Prince Charles Says He Is Dying To Hug His Grandchildren

Prince Charles has said he finds it ‘terribly sad’ being unable to be with his four grandchildren, Prince George, Princess Charlotte, Prince Louis and Archie due to the lockdown.

Prince Charles just spoke about the hardships he has been facing being stuck at home due to the lockdown. The biggest one is missing his grandchildren. He is ‘terribly sad’ that he hasn’t been able to see his family in months.

The heir to the throne, 71, talked about the difficulties of lockdown from his Aberdeenshire home of Birkhall for a new interview for Sky News for their new series After The Pandemic: Our New World, which aired its first episode on June 4th.

Charles talked about how much he wants to give family members a hug, and how he misses Prince Phillip, 98, as well as his five grandchildren, Prince William’s children Prince George, six, Princess Charlotte, five, Prince Louis, two and Prince Harry’s son Archie, one.

The 71-year-old explained how being disconnected from his family has left him terribly sad, not to mention other close people to him.

“But fortunately at least you can speak to them on telephones and occasionally do this sort of thing. But it isn’t the same, is it? You really want to give people a hug.”

“I do totally understand so many people’s frustrations, difficulties, grief and anguish.”

He and Prince Philip, who’ll be celebrating his 99th next week, have been 500 miles apart during the crisis. The Prince of Wales has been stuck at Birkhall in Scotland, while his father’s with the Queen at Windsor Castle.

His two sons have also been in self-isolation. Prince William and his family are staying at their Norfolk home, Anmer Hall. Prince Harry is self-isolating with his wife Meghan and son Archie in their home in Los Angeles.

The interview, that was supposed to launch his post-pandemic green initiative, turned much more personal when he talked about how difficult the lockdown has been for all families.

“I haven’t seen my father for a long time,’ he said. ‘He’s going to be 99 next week, so yes… or my grandchildren or anything.”

“I’ve been doing the Facetime, which is all very well but…”
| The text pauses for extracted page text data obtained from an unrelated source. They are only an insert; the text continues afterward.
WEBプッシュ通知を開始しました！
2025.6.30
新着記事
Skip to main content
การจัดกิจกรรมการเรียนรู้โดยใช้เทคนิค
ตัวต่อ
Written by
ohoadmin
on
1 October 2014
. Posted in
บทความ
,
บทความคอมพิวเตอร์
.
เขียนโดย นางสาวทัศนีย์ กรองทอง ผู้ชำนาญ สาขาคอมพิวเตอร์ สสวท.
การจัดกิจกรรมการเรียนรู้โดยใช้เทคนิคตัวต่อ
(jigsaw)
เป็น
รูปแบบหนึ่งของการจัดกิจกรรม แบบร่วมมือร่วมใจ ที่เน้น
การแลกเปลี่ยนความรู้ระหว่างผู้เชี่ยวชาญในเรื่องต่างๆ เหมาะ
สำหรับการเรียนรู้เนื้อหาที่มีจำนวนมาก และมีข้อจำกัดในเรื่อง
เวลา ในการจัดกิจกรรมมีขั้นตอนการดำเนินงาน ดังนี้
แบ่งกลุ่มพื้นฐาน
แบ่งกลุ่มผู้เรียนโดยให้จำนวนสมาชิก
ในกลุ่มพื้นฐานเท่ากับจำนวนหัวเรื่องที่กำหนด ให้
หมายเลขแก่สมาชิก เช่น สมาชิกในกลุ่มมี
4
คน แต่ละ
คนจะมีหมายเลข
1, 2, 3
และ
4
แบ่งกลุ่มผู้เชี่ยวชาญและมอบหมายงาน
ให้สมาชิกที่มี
The Prince has high hopes that families will be reunited soon. “I do hope so,’ he added. ‘I’m just trying to do my best to find and help and encourage ways to enable people to go on doing that. But in a way that doesn’t wreck everything at the same time around us.”

He described the last two months as ‘an unbelievable testing and challenging time”. “I know that so many people have had the agony of losing their loved ones and the bewilderment and anxiety that surrounds everything.
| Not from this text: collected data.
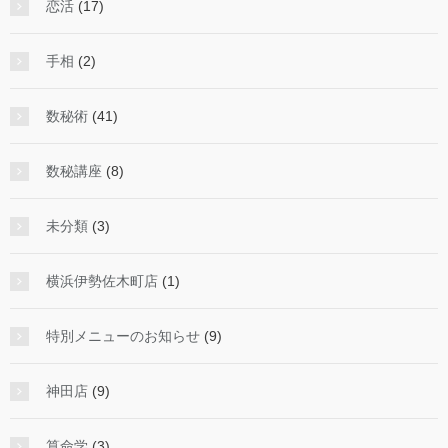
恋活
(17)
手相
(2)
数秘術
(41)
数秘講座
(8)
未分類
(3)
横浜伊勢佐木町店
(1)
特別メニューのお知らせ
(9)
神田店
(9)
算命学
(3)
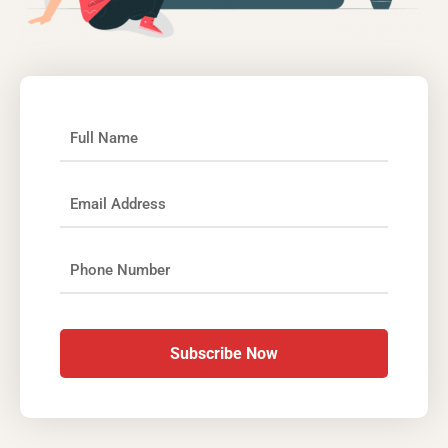
Subscribe Now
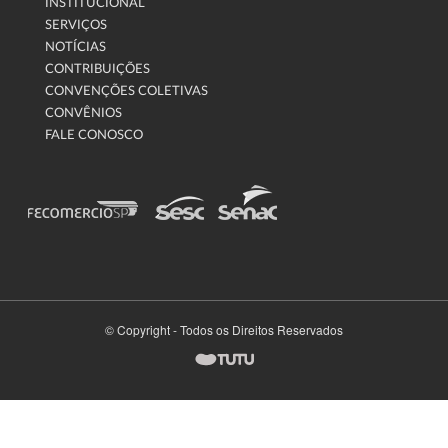
INSTITUCIONAL
SERVIÇOS
NOTÍCIAS
CONTRIBUIÇÕES
CONVENÇÕES COLETIVAS
CONVÊNIOS
FALE CONOSCO
© Copyright - Todos os Direitos Reservados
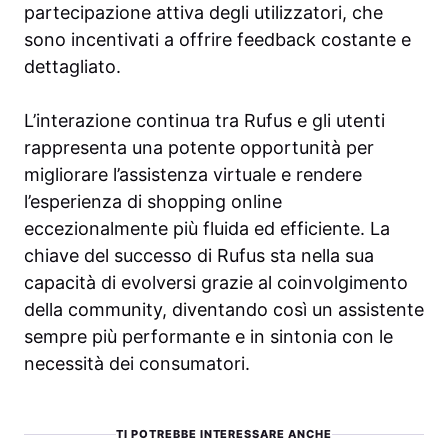
partecipazione attiva degli utilizzatori, che
sono incentivati a offrire feedback costante e
dettagliato.
L’interazione continua tra Rufus e gli utenti
rappresenta una potente opportunità per
migliorare l’assistenza virtuale e rendere
l’esperienza di shopping online
eccezionalmente più fluida ed efficiente. La
chiave del successo di Rufus sta nella sua
capacità di evolversi grazie al coinvolgimento
della community, diventando così un assistente
sempre più performante e in sintonia con le
necessità dei consumatori.
TI POTREBBE INTERESSARE ANCHE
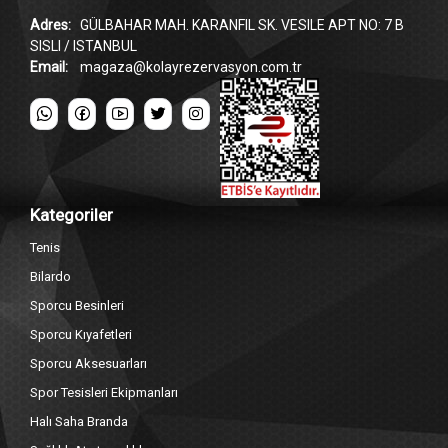
Adres:
GÜLBAHAR MAH. KARANFIL SK. VESILE APT NO: 7 B
SISLI / ISTANBUL
Email:
magaza@kolayrezervasyon.com.tr
Kategoriler
Tenis
Bilardo
Sporcu Besinleri
Sporcu Kıyafetleri
Sporcu Aksesuarları
Spor Tesisleri Ekipmanları
Halı Saha Branda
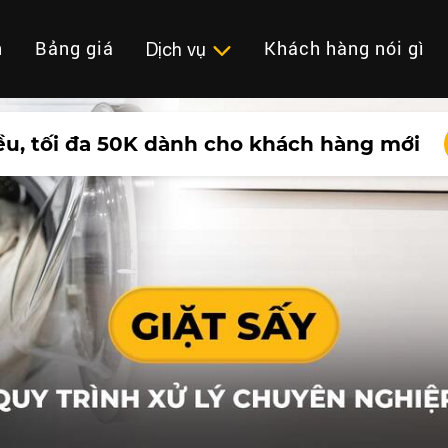
n
Bảng giá
Khách hàng nói gì
Dịch vụ
ều, tối đa 50K dành cho khách hàng mới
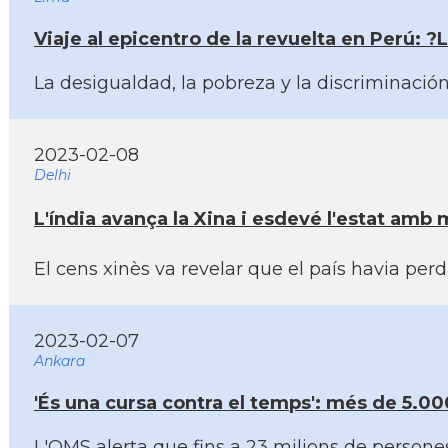
Viaje al epicentro de la revuelta en Perú: ?
La desigualdad, la pobreza y la discriminación
2023-02-08
Delhi
L'índia avança la Xina i esdevé l'estat am
El cens xinès va revelar que el paí­s havia pe
2023-02-07
Ankara
'És una cursa contra el temps': més de 5.000
L'OMS alerta que fins a 23 milions de persone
“We’ve seen at the same time people being quite remarkable and wonderful people in the National Health Service and all the other key workers who kept everything going.”

He also touched upon his own experiences with the virus during the crisis. He told royal correspondent Rhiannon Mills: “I was lucky in my case and got away with it quite lightly. But I’ve had it, and I can so understand what other people have gone through.”
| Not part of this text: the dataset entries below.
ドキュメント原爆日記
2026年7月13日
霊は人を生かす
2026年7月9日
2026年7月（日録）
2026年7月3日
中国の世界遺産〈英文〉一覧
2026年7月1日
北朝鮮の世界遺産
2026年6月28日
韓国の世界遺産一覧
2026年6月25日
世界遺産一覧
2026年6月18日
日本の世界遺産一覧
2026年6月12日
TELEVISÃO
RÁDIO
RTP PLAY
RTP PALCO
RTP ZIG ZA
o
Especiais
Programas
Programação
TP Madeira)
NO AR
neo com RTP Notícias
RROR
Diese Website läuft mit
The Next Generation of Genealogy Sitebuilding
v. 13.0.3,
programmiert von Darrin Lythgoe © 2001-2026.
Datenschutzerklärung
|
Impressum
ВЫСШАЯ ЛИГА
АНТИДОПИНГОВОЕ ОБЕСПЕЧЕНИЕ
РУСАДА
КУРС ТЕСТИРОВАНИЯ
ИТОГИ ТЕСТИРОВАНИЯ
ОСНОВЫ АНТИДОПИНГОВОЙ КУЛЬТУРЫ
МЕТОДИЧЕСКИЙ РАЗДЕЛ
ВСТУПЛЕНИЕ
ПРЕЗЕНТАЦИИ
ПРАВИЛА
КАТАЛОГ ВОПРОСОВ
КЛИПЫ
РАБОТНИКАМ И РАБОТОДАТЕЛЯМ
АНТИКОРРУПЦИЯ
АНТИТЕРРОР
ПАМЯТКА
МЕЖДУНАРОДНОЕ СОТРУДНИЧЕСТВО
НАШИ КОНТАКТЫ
“I feel particularly for those who have lost their loved ones and have been unable to be with them at the time. That to me is the most ghastly thing.”

He added: “But in order to prevent this happening to so many more people, I’m so determined to find a way out of this.”

Prince Charles tested positive for the virus in March this year. Luckily, he powered through it only with ‘mild’ symptoms and was back to his regular routine quickly.

Royal sources report that the Prince had been in ‘good health’ throughout the illness and self-isolated for seven days, ‘in accordance with government and medical guidelines’.

Now the only thing he is looking forward is reuniting with his grandchildren and we sure hope he does soon.